▸ TASK REQUIREMENTS:
Every line of the listing that holds the word "astfel" should be returned.
/---
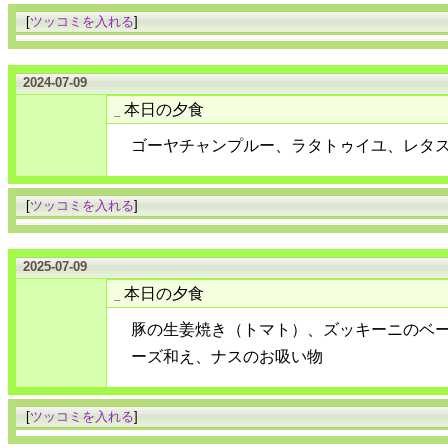
[
ツッコミを入れる
]
2024-07-09
本日の夕食
_
ゴーヤチャンプルー、ラタトゥイユ、レタ
[
ツッコミを入れる
]
2025-07-09
本日の夕食
_
豚の生姜焼き（トマト）、ズッキーニのベ
ーズ和え、ナスのお吸い物
[
ツッコミを入れる
]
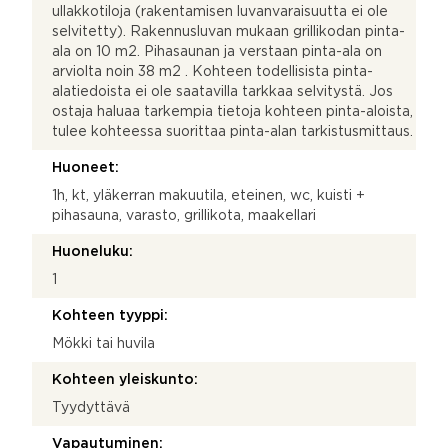
ullakkotiloja (rakentamisen luvanvaraisuutta ei ole
selvitetty). Rakennusluvan mukaan grillikodan pinta-
ala on 10 m2. Pihasaunan ja verstaan pinta-ala on
arviolta noin 38 m2 . Kohteen todellisista pinta-
alatiedoista ei ole saatavilla tarkkaa selvitystä. Jos
ostaja haluaa tarkempia tietoja kohteen pinta-aloista,
tulee kohteessa suorittaa pinta-alan tarkistusmittaus.
Huoneet:
1h, kt, yläkerran makuutila, eteinen, wc, kuisti +
pihasauna, varasto, grillikota, maakellari
Huoneluku:
1
Kohteen tyyppi:
Mökki tai huvila
Kohteen yleiskunto:
Tyydyttävä
Vapautuminen:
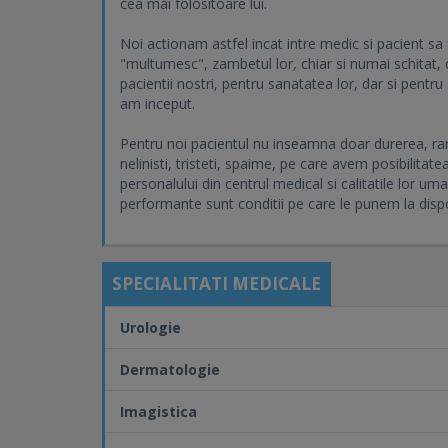
cea mai folositoare lui.
Noi actionam astfel incat intre medic si pacient sa 
"multumesc", zambetul lor, chiar si numai schitat,
pacientii nostri, pentru sanatatea lor, dar si pentr
am inceput.
Pentru noi pacientul nu inseamna doar durerea, rana,
nelinisti, tristeti, spaime, pe care avem posibilitat
personalului din centrul medical si calitatile lor 
performante sunt conditii pe care le punem la dispoz
SPECIALITATI MEDICALE
Urologie
Dermatologie
Imagistica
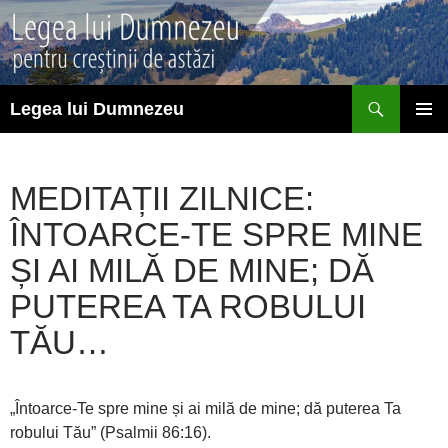
Sari
la
conținut
Caută
Legea lui Dumnezeu
MENIU
PRINCI
MEDITAȚII ZILNICE:
ÎNTOARCE-TE SPRE MINE
ȘI AI MILĂ DE MINE; DĂ
PUTEREA TA ROBULUI
TĂU…
„Întoarce-Te spre mine și ai milă de mine; dă puterea Ta
robului Tău” (Psalmii 86:16).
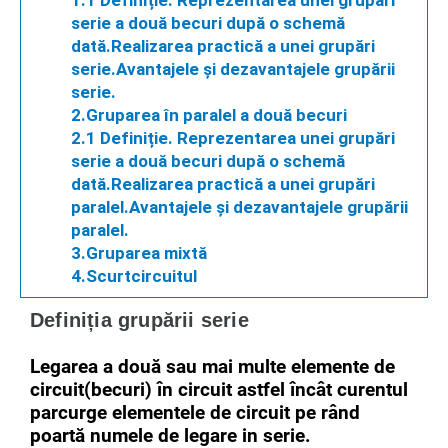
1.1 Definiție. Reprezentarea unei grupări
serie a două becuri după o schemă
dată.Realizarea practică a unei grupări
serie.Avantajele și dezavantajele grupării
serie.
2.Gruparea în paralel a două becuri
2.1 Definiție. Reprezentarea unei grupări
serie a două becuri după o schemă
dată.Realizarea practică a unei grupări
paralel.Avantajele și dezavantajele grupării
paralel.
3.Gruparea mixtă
4.Scurtcircuitul
Definiția grupării serie
Legarea a două sau mai multe elemente de
circuit(becuri) în circuit astfel încât curentul
parcurge elementele de circuit pe rând
poartă numele de legare in serie.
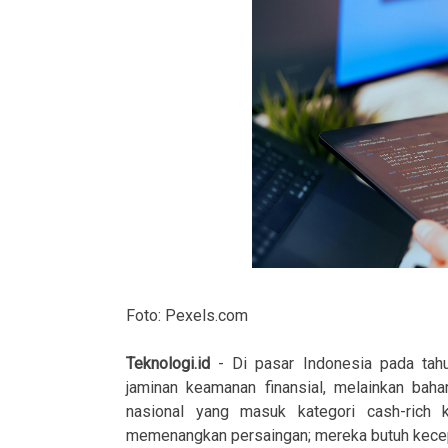
Foto: Pexels.com
Teknologi.id
- Di pasar Indonesia pada tahu
jaminan keamanan finansial, melainkan baha
nasional yang masuk kategori cash-rich 
memenangkan persaingan; mereka butuh kece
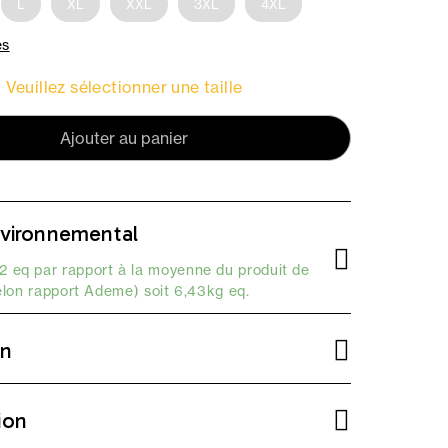
L
XL
XXL
3XL
4XL
es
Veuillez sélectionner une taille
Ajouter au panier
vironnemental
 eq par rapport à la moyenne du produit de
elon
rapport Ademe
) soit 6,43kg eq.
on
ion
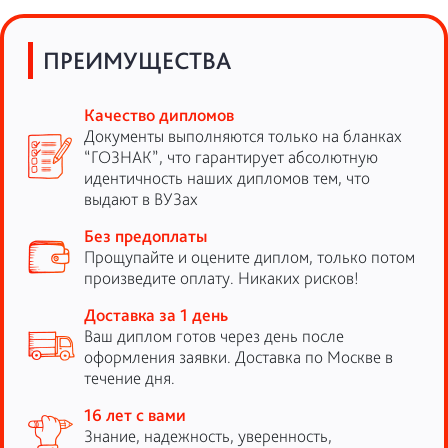
ПРЕИМУЩЕСТВА
Качество дипломов
Документы выполняются только на бланках
“ГОЗНАК”, что гарантирует абсолютную
идентичность наших дипломов тем, что
выдают в ВУЗах
Без предоплаты
Прощупайте и оцените диплом, только потом
произведите оплату. Никаких рисков!
Доставка за 1 день
Ваш диплом готов через день после
оформления заявки. Доставка по Москве в
течение дня.
16 лет с вами
Знание, надежность, уверенность,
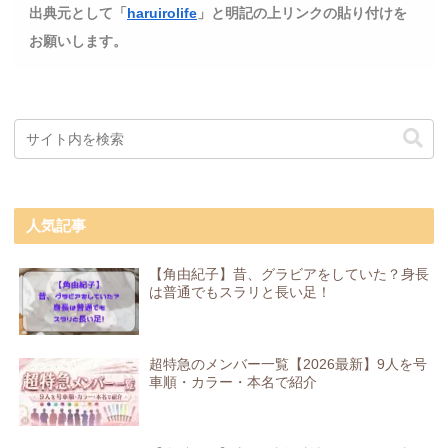
出典元として「
haruirolife
」と明記の上リンクの貼り付けを
お願いします。
人気記事
【角由紀子】昔、グラビアをしていた？身長
は普通でもスラリと長い足！
超特急のメンバー一覧【2026最新】9人を号
車順・カラー・本名で紹介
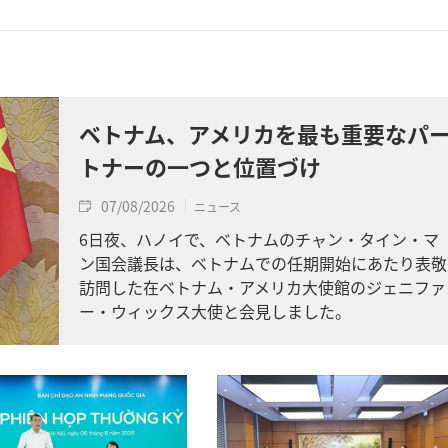
ベトナム、アメリカを最も重要なパ
トナーの一つと位置づけ
07/08/2026
ニュース
6日夜、ハノイで、ベトナムのチャン・タイン・マ
ン国会議長は、ベトナムでの任期開始にあたり表敬
訪問した在ベトナム・アメリカ大使館のジェニファ
ー・ウィックス大使と会見しました。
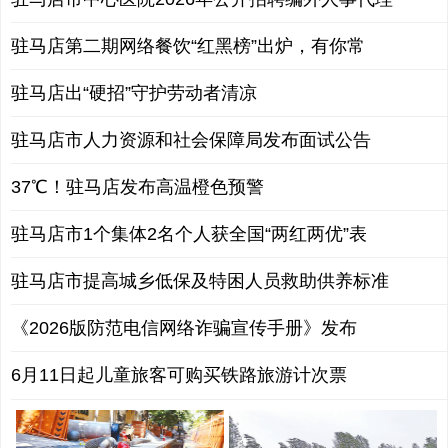
驻马店第二期网络餐饮“红黑榜”出炉，有你常
驻马店出“硬招”守护劳动者清凉
驻马店市人力资源和社会保障局发布面试公告
37℃！驻马店发布高温橙色预警
驻马店市1个集体2名个人获全国“两红两优”表
驻马店市提高城乡低保及特困人员救助供养标准
《2026版防范电信网络诈骗宣传手册》发布
6月11日起儿童旅客可购买铁路旅游计次票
\---
▸ ANSWER TO THIS TASK:
Noi actionam astfel incat intre medic si pacient sa 
circuit(becuri) în circuit astfel încât curentul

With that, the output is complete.